Hi,

 

It’s summer and this that sitting at home behind the computer is not always the first priority. ;-)
It has been a month since the last post; so here some updates on different projects:

 

Concerning the D-STAR voice-announcement package, Ken, KE2N, discovered there is an issue with the text-messages send allong the voice-announcements:
If the text-message, which is located in the slow-data part of the voice-announcement, is repeated to quickly, certain D-STAR radios will not show the complete message on their screen. After some experiements with different settings by Ken, the voice-announcement code was changed so that the D-STAR text-message is repeated every 2 seconds multiplied by the number of characters in the message.

The updated source-code is available on github: https://github.com/on1arf/voice-ann
Thanks to ken for troubleshooting this issue.

 

Bobby, KF4GTA, has activated an internet-stream of the D-STAR repeater W4VLD of the Valdosta Amateur Radio Club; using the DSTK (D-STAR Switching matrix Toolkit). The system is currently still in test: click here to listen to it.
The current system uses the icecast streaming-server and vorbis ogg-based streaming souce-client ices but we would like to experiment with mp3 streaming too.
If somebody has any information on how to configure ezstream to stream/mp3-encode audio from standard-in, please feel free to drop us a note!

 

I have also taken the opportunity to do some cleanup of the DSTK code: ”cap2rpc” and “rpc2amb” have been updated and moved to a new folder: DSTK_v2.
Also, a new application has been added: “udpbounce“. This program can be used to move DSTK streams between different servers. The goal is have the server doing AMBE decoding (i.e. the server with the DVdongle) to be located on a different place then the PC used by the repeater.
The code for the DSTK can be found on github: https://github.com/on1arf/DSTK

 

The code of the GMSK modem has been changed so it can be optimised for different kinds of processors: especially concering the “multiply-and-add” commands used in the DSP code. By selecting an option in the Makefile, the source-code can now be compiled to use 64bit or 32bit integer math or floating point math. Also this code is available on github: https://github.com/on1arf/gmsk/tree/master/gmskmodem_codec2

 

 

The changes of the gmskmodem are interesting because they are actually the result of a completely different project: doing some experiments to port the “WSPR” application (Weak signal Propogation Reporter) to a raspberry-pie computer.
See the report of Bob G3WKW on this: http://homepage.ntlworld.com/re.thornton/G3WKW/files/WSPR_RasPi_Setup2.html

 

Looking into this issue, it turned out that the key to this is the “multiply-and-add” instruction that is used very often in DSP code. Actually, the low-pass filter in the GMSK demodulation executes this command about 5 million times per second!
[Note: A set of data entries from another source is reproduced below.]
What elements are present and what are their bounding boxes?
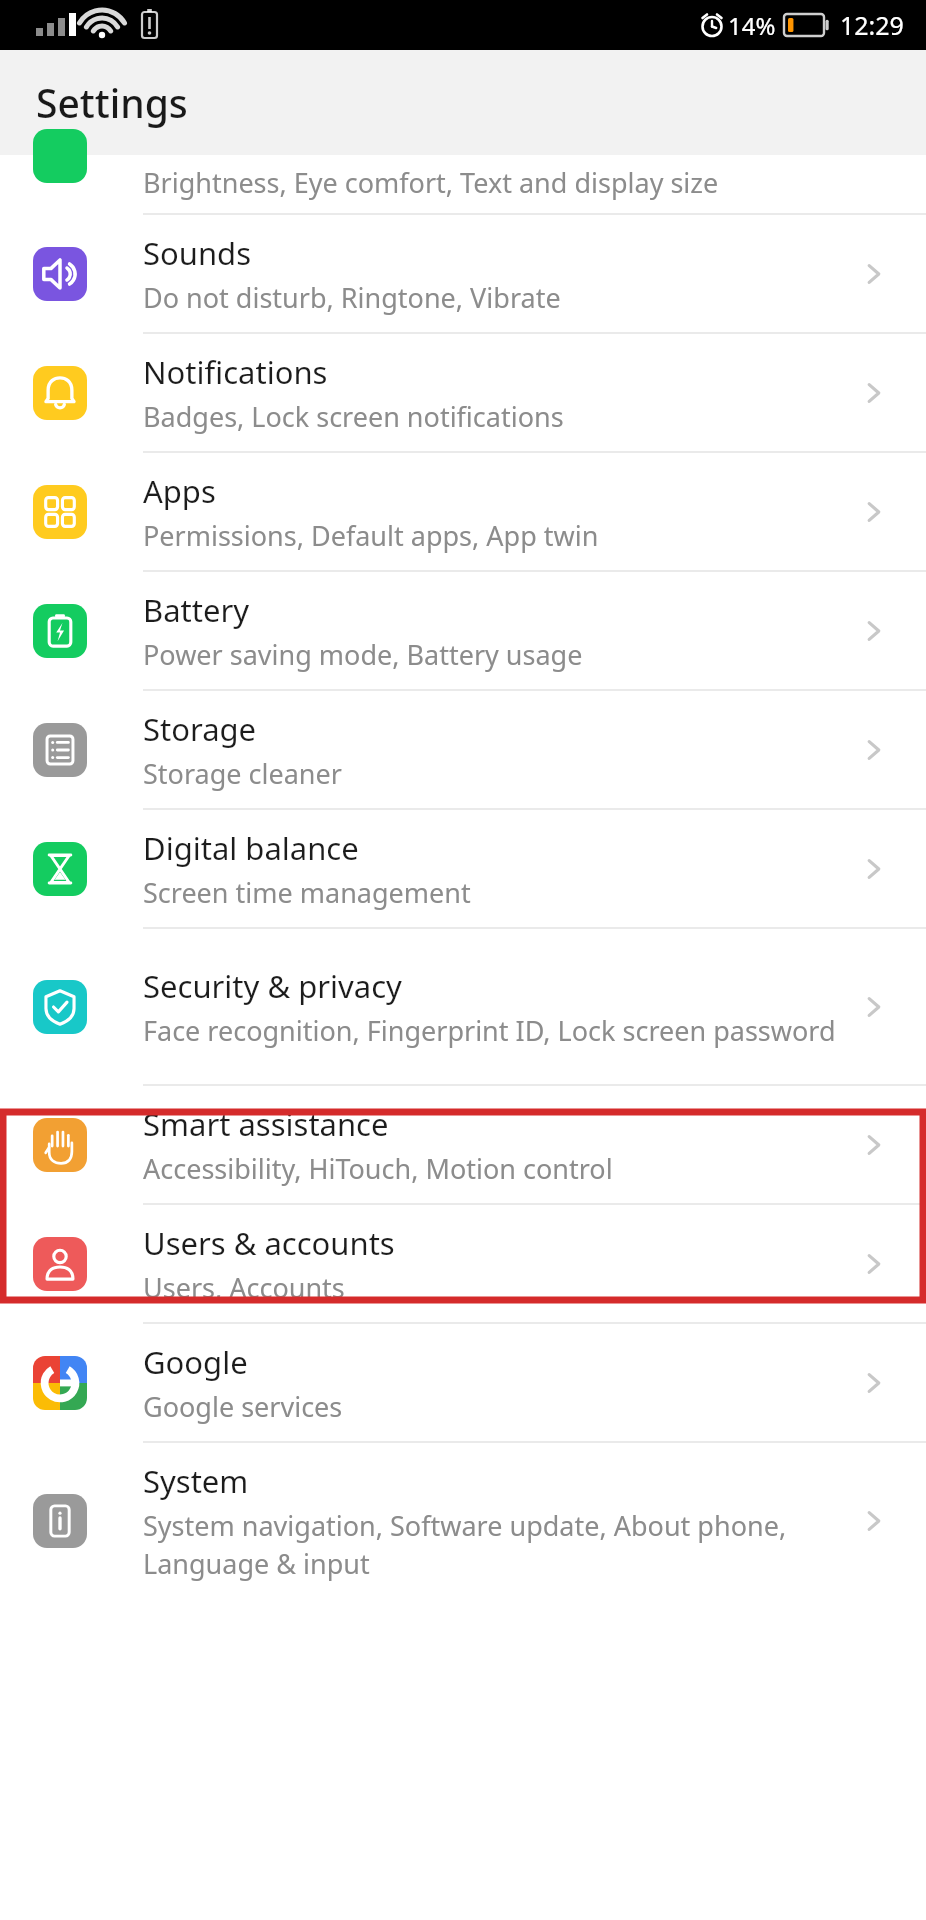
button[interactable]: Users & accounts xyxy=(0,1205,926,1322)
staticText: Storage cleaner xyxy=(143,755,342,792)
button[interactable]: Storage xyxy=(0,691,926,808)
other: Users & accounts xyxy=(850,1240,898,1288)
staticText: Storage xyxy=(143,708,257,750)
staticText: Screen time management xyxy=(143,874,471,911)
staticText: Digital balance xyxy=(143,827,359,869)
button[interactable]: Digital balance xyxy=(0,810,926,927)
other: Apps xyxy=(850,488,898,536)
button[interactable]: Brightness, Eye comfort, Text and displa… xyxy=(0,155,926,213)
button[interactable]: System xyxy=(0,1443,926,1598)
other: Security & privacy xyxy=(850,983,898,1031)
staticText: Apps xyxy=(143,470,216,512)
other: Sounds xyxy=(850,250,898,298)
button[interactable]: Sounds xyxy=(0,215,926,332)
staticText: Security & privacy xyxy=(143,965,402,1007)
staticText: Face recognition, Fingerprint ID, Lock s… xyxy=(143,1012,836,1049)
staticText: Do not disturb, Ringtone, Vibrate xyxy=(143,279,561,316)
button[interactable]: Smart assistance xyxy=(0,1086,926,1203)
other: Google xyxy=(850,1359,898,1407)
staticText: Users, Accounts xyxy=(143,1269,345,1306)
other: Smart assistance xyxy=(850,1121,898,1169)
staticText: System xyxy=(143,1460,249,1502)
other: Notifications xyxy=(850,369,898,417)
staticText: Settings xyxy=(36,76,188,129)
staticText: Users & accounts xyxy=(143,1222,395,1264)
staticText: Google services xyxy=(143,1388,343,1425)
staticText: Badges, Lock screen notifications xyxy=(143,398,564,435)
staticText: Smart assistance xyxy=(143,1103,389,1145)
staticText: Permissions, Default apps, App twin xyxy=(143,517,599,554)
button[interactable]: Notifications xyxy=(0,334,926,451)
staticText: Power saving mode, Battery usage xyxy=(143,636,583,673)
staticText: Accessibility, HiTouch, Motion control xyxy=(143,1150,613,1187)
other: Storage xyxy=(850,726,898,774)
staticText: Notifications xyxy=(143,351,328,393)
staticText: Battery xyxy=(143,589,250,631)
button[interactable]: Google xyxy=(0,1324,926,1441)
staticText: 14% xyxy=(728,9,776,42)
button[interactable]: Battery xyxy=(0,572,926,689)
other: Battery xyxy=(850,607,898,655)
staticText: 12:29 xyxy=(840,8,904,42)
staticText: Sounds xyxy=(143,232,252,274)
button[interactable]: Security & privacy xyxy=(0,929,926,1084)
staticText: Brightness, Eye comfort, Text and displa… xyxy=(143,164,719,201)
other: Digital balance xyxy=(850,845,898,893)
button[interactable]: Apps xyxy=(0,453,926,570)
other: System xyxy=(850,1497,898,1545)
staticText: Google xyxy=(143,1341,248,1383)
staticText: System navigation, Software update, Abou… xyxy=(143,1507,838,1582)
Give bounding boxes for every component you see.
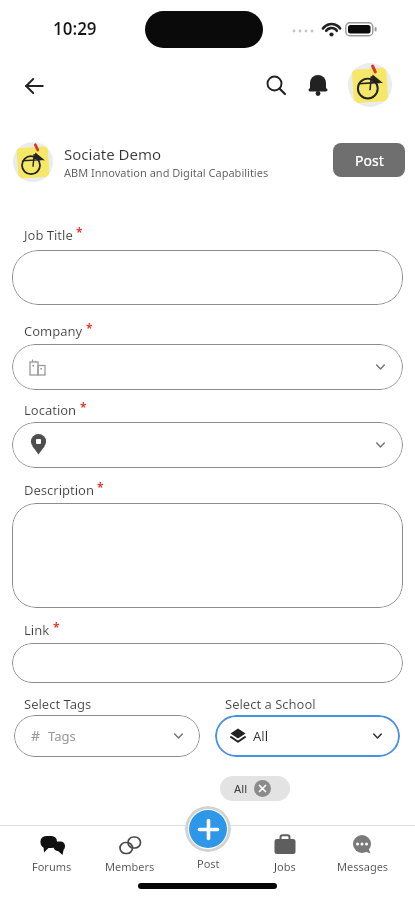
button[interactable]: Jobs	[249, 827, 321, 879]
staticText: Tags	[48, 727, 76, 745]
staticText: Post	[197, 856, 220, 871]
staticText: Members	[105, 859, 155, 874]
button[interactable]	[258, 67, 294, 103]
staticText: Jobs	[274, 859, 296, 874]
staticText: *	[77, 399, 87, 415]
button[interactable]: Members	[94, 827, 166, 879]
staticText: 10:29	[53, 17, 97, 40]
staticText: *	[83, 320, 93, 336]
button[interactable]	[15, 67, 53, 105]
button[interactable]: All	[220, 776, 290, 801]
staticText: Link	[24, 621, 50, 639]
button[interactable]	[12, 344, 403, 390]
button[interactable]: Forums	[16, 827, 88, 879]
staticText: Select a School	[225, 695, 316, 713]
button[interactable]: Post	[333, 143, 405, 177]
button[interactable]: All	[215, 715, 400, 757]
staticText: Description	[24, 481, 94, 499]
staticText: Select Tags	[24, 695, 92, 713]
button[interactable]	[13, 142, 53, 182]
button[interactable]: Messages	[327, 827, 399, 879]
staticText: Sociate Demo	[64, 144, 162, 164]
button[interactable]	[12, 643, 403, 683]
button[interactable]: #	[14, 715, 200, 757]
staticText: Location	[24, 401, 77, 419]
button[interactable]	[185, 806, 231, 852]
button[interactable]	[348, 63, 392, 107]
button[interactable]	[12, 422, 403, 468]
button[interactable]	[300, 67, 336, 103]
staticText: All	[253, 727, 269, 745]
button[interactable]	[12, 250, 403, 305]
staticText: All	[234, 781, 248, 796]
staticText: *	[50, 619, 60, 635]
staticText: Job Title	[24, 226, 73, 244]
staticText: ABM Innovation and Digital Capabilities	[64, 165, 269, 180]
staticText: Messages	[337, 859, 389, 874]
staticText: *	[94, 479, 104, 495]
staticText: *	[73, 224, 83, 240]
staticText: Forums	[32, 859, 72, 874]
staticText: Post	[355, 151, 384, 170]
button[interactable]	[12, 503, 403, 608]
staticText: #	[31, 726, 41, 745]
staticText: Company	[24, 322, 83, 340]
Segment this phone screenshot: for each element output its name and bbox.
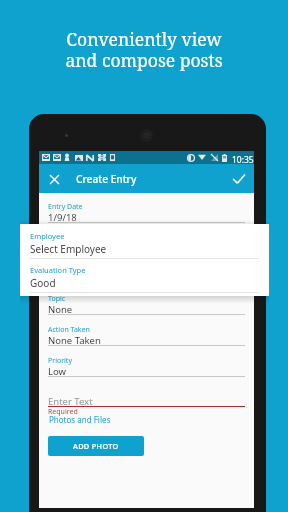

Most ARM processors do have assembler instructions to do this kind of  actions in hardware. The ARM920T, as found on the friendlyarm mini2440, is able to execute a 16 bit by 32 bit multiply-and-add (resulting in a 64 bit result) in just 2 clock-cycli; so -in theory- the 5 million operations per second should only use 10 million clock-cycli; which is only 5 % of the 400 Mhz clock-rate the CPU is running on.

However, it turns out that the actual implementation in C is quite different.

  1. Simply doing the C-equivalent of this instruction (“a += b1 * b2“; where a is a 64bit “long long int” and b1 and b2 are 32bit “int”) does not work. Any value of “a” is limited to just 32 bits; even if it defined as a 64 bit integer.
    The only way to get this code executed correctly is by first doing a “cast” and convert one of the “b” variabled into a 64bit long long int: “a += (long long int) b1 * b2“.
  2. When looking at the assembler-code generated by gcc for the C-code above, it was found that this requires no less then 3 multiplication assembler instructions. So the 5 million multiplications per second become 15 million!

Together with all other overhead, this explained why the GMSK demodulator actually uses some 20 to 25 % of the CPU of a 400 Mhz ARM9.

 

So, how to fix this? There are two options and both deal with removing the need to do a cast of one of the integers from 32 bit to 64 bits.

Option one of for system that have a processor  that have a FPU (Floating Point Unit). In that case, the answer is simple: do all math in floating-points instead of integers. The dedicated hardware of the FPU are able to reduce the time for the number crunching to half that of needed by the integer-math core.
This approach has been used on a raspberry pie, where the ARM1176 core actually runs the gmskmode some 30 % faster when using floating-point math then when using 64bit integer math.

 

The 2nd approach, as can be used on processors without a FPU, is reducing the values of the two 32-bit integer values so that the product of them is always less then 32 bit:
In the 64bit math version of the gmskmodem; the mulitplication is actually a 16 bit value (signed 16 bit audio) multiplied by a 32 bit value (the coefficient of the FIR filter); resulting in a 48 bit product. Concidering the fact that some hardware gmskmodems (like the dv-rtpr) only have 10 bit audio anyway, two versions of the “32bit integer” where created: one using 10 bit audio (and hence 22 bit FIR filter coefficients) and one using 12 bit audio (and 20 bit FIR filter coefficients).
Using the 32bit integer version of the gmskmodem on a friendlyarm mini2440 with a ARM920T processor increases the speed of the gmskmodem by two to three fold!
However, further tests are still needed to see if reducing the resolution of the audio and the FIR-filter has any negative effect on the quality of the GMSK stream or its ability to deal with noise.

 

73
Kristoff – ON1ARF